The PoET server will perform PoW to validate a number of nonces that would allow a home smesher with up to ~4tb of storage space to successfully generate a PoST proof in 99% of cases. In other words, many smeshers can utilize the same PoW, which is in no way bound to a specific smesher ID. We find this number reasonable due to back of the envelope math: we expect the existing PoET servers, even without changes to hardware, to be able to perform this work in under an hour; and, based on HDD read speeds, 4tb is about the maximum amount of space that a smesher can read from a single disk during a cycle gap, i.e., it represents the effective maximum size of a single smesher’s data commitment given the current set of parameters (and without specialized hardware).
Note that the adversary can also grind on the PoET challenge (part of the input to the hash function used to find successful labels in the process of generating the PoST proof), since our PoET construction is currently very grindable. Changing a single label near the end of the proof of sequential work changes the PoET challenge without affecting the validity of the PoET proof itself. We considered designs to make the PoET challenge ungrindable, such as needing to “seal” the PoET proof itself using PoW, but decided that it’s unnecessary on top of the other ideas presented here.
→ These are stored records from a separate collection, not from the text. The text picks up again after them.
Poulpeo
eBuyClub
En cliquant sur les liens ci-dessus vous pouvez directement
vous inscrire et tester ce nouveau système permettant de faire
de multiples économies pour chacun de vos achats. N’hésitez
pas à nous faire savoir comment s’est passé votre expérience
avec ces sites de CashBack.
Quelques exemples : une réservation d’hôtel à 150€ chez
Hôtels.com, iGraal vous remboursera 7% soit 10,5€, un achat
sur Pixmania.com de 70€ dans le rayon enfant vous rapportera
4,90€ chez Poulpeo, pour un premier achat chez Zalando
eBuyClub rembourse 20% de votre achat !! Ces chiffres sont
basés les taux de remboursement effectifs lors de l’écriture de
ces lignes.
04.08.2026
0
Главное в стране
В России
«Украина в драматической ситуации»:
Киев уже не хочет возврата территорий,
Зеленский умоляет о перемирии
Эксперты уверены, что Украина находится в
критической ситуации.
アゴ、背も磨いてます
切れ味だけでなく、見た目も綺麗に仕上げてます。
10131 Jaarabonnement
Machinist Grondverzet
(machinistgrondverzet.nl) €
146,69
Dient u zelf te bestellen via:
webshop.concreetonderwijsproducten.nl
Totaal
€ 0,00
This design has the advantage that the difficulty and thus the cost of the required work scales linearly with the total committed storage space; if this were not the case, it would still be more economical for the adversary not to store all of the data.
Note that “industrial” smeshers with >> 4tb of committed storage will still need to perform PoW to validate additional nonces in order to generate valid PoST proofs. Home smeshers will not need to do such work 99% of the time, but 1/100 times they will get unlucky, the set of valid nonces proven by the PoET won’t be sufficient to generate a valid proof, and they’ll need to perform additional PoW. This should take a home smesher with a small number of storage units (say, up to 1tb) running on a modestly powerful system no more than 10-20 minutes.
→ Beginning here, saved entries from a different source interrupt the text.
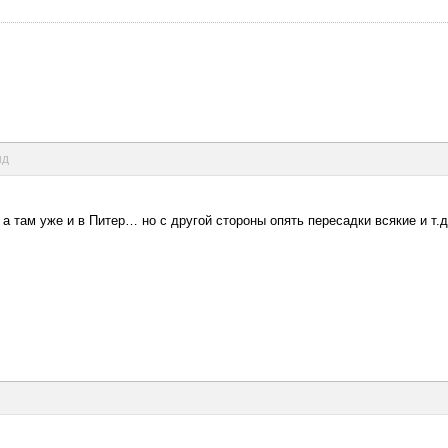
нд
 а там уже и в Питер… но с другой стороны опять пересадки всякие и т.д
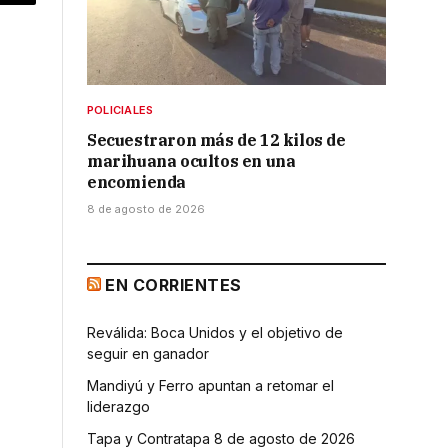
p
Copy
Link
POLICIALES
Secuestraron más de 12 kilos de
marihuana ocultos en una
encomienda
8 de agosto de 2026
EN CORRIENTES
Reválida: Boca Unidos y el objetivo de
seguir en ganador
Mandiyú y Ferro apuntan a retomar el
liderazgo
Tapa y Contratapa 8 de agosto de 2026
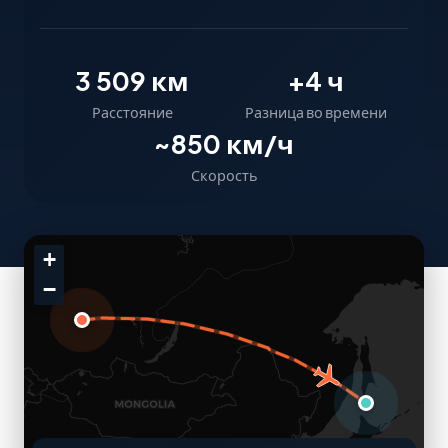
3 509 км
+4 ч
Расстояние
Разница во времени
~850 км/ч
Скорость
+
−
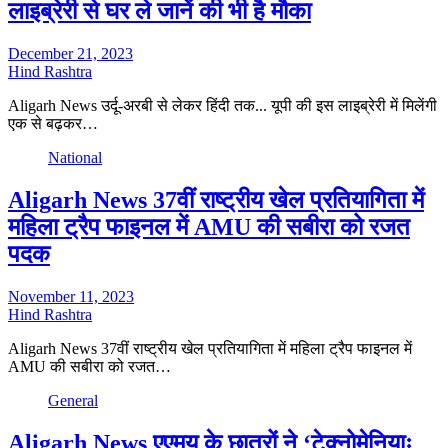
लाइब्रेरी से घर ले जानें की भी है मौका
December 21, 2023
Hind Rashtra
Aligarh News उर्दू-अरबी से लेकर हिंदी तक... यूपी की इस लाइब्रेरी में मिलेंगी
एक से बढ़कर…
National
Aligarh News 37वीं राष्ट्रीय खेल प्रतियागिता में
महिला ट्रैप फाइनल में AMU की सबीरा को रजत
पदक
November 11, 2023
Hind Rashtra
Aligarh News 37वीं राष्ट्रीय खेल प्रतियागिता में महिला ट्रैप फाइनल में
AMU की सबीरा को रजत…
General
Aligarh News एएमयू के छात्रों ने ‘टेक्नोमेनियाः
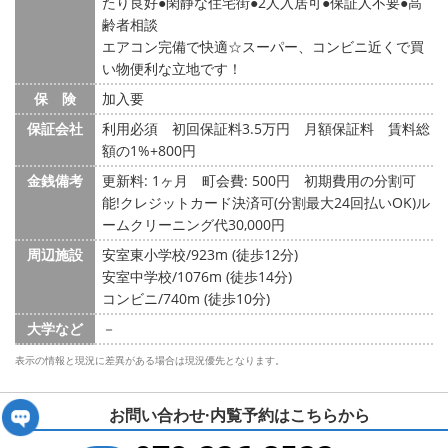
たり良好
閑静な住宅街
2人入居可
保証人不要
高
齢者相談
エアコン完備で快適☆スーパー、コンビニ近くで買
い物便利な立地です！
保 険
加入要
保証会社
利用必須 初回保証料3.5万円 月額保証料 賃料総
額の1%+800円
金銭備考
更新料: 1ヶ月
町会費: 500円
初期費用の分割可
能!クレジットカード決済可(分割最大24回払いOK)ル
ームクリーニング代30,000円
周辺施設
安室東小学校/923m (徒歩12分)
安室中学校/1076m (徒歩14分)
コンビニ/740m (徒歩10分)
大学など
－
表示の情報と現況に差異がある場合は現況優先となります。
お問い合わせ·内覧予約は
こちらから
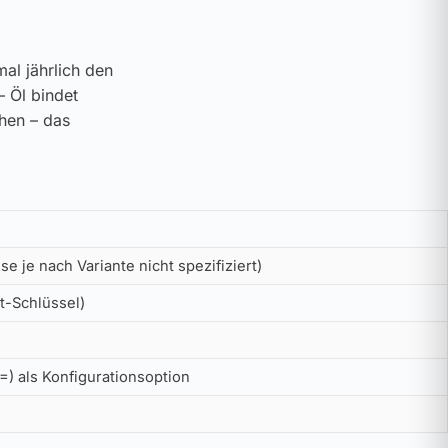
al jährlich den
– Öl bindet
ehen – das
e je nach Variante nicht spezifiziert)
t-Schlüssel)
) als Konfigurationsoption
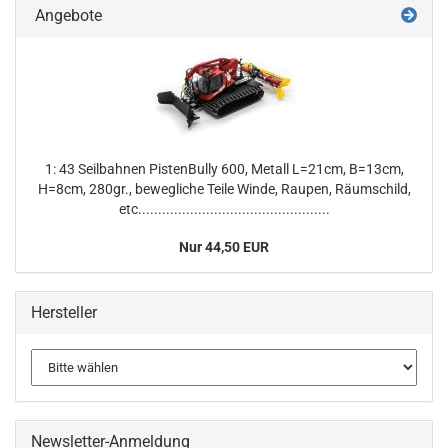
Angebote
1: 43 Seilbahnen PistenBully 600, Metall L=21cm, B=13cm,
H=8cm, 280gr., bewegliche Teile Winde, Raupen, Räumschild,
etc................................................
Nur 44,50 EUR
Hersteller
Newsletter-Anmeldung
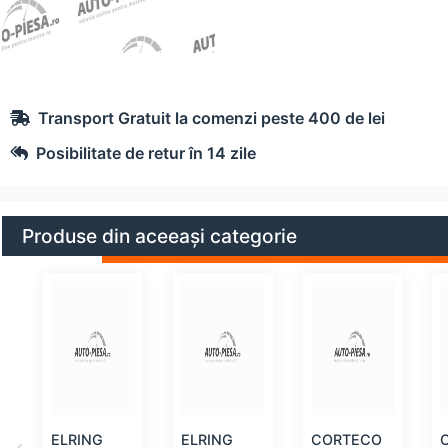
Transport Gratuit la comenzi peste 400 de lei
Posibilitate de retur în 14 zile
Produse din aceeași categorie
ELRING
ELRING
CORTECO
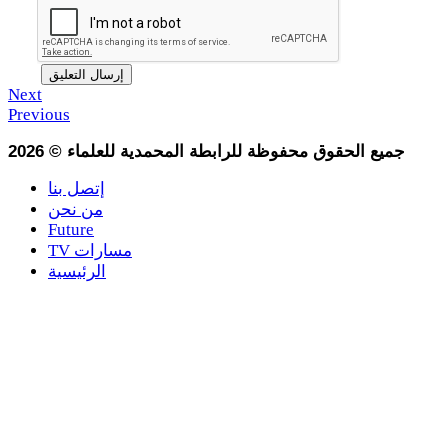
Next
Previous
جميع الحقوق محفوظة للرابطة المحمدية للعلماء
©
2026
إتصل بنا
من نحن
Future
TV مسارات
الرئيسية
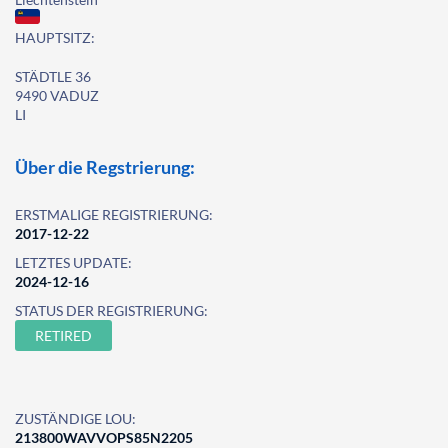
HAUPTSITZ:
STÄDTLE 36
9490 VADUZ
LI
Über die Regstrierung:
ERSTMALIGE REGISTRIERUNG:
2017-12-22
LETZTES UPDATE:
2024-12-16
STATUS DER REGISTRIERUNG:
RETIRED
ZUSTÄNDIGE LOU:
213800WAVVOPS85N2205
If we’re unable to add this functionality to PoET prior to genesis then all home smeshers will need to perform PoW once per epoch, at least until this functionality has been added to PoET.
It’s also true that this design incentivizes smeshers with > 4tb of storage to split their identities so that each falls below this threshold, meaning that most of the time they don’t need to do PoW on their own. However, we feel that the 4tb size, while large enough for basically all home smeshers, is small enough that it would be impractical for industrial smeshers to split identities with a very large amount of storage space (on the order of petabytes) into, say, hundreds of units and manage each separately. (They may still want to split large identities for other reasons, such as compartmentalizing disk failures).
In general we feel that this design does not change the existing trust model of the protocol that already exists with PoET. Smeshers trust the PoET server to perform work on their behalf and to honestly provide proofs of that work; they can (and do) submit to many PoET servers in order to minimize the exposure to a PoET server that acts Byzantine, and they are also free to run their own PoET server or do the work themselves if they choose.
With respect to the specific hash function chosen for this PoW, the prime candidate is RandomX from the Monero ecosystem but we haven’t made a final decision yet.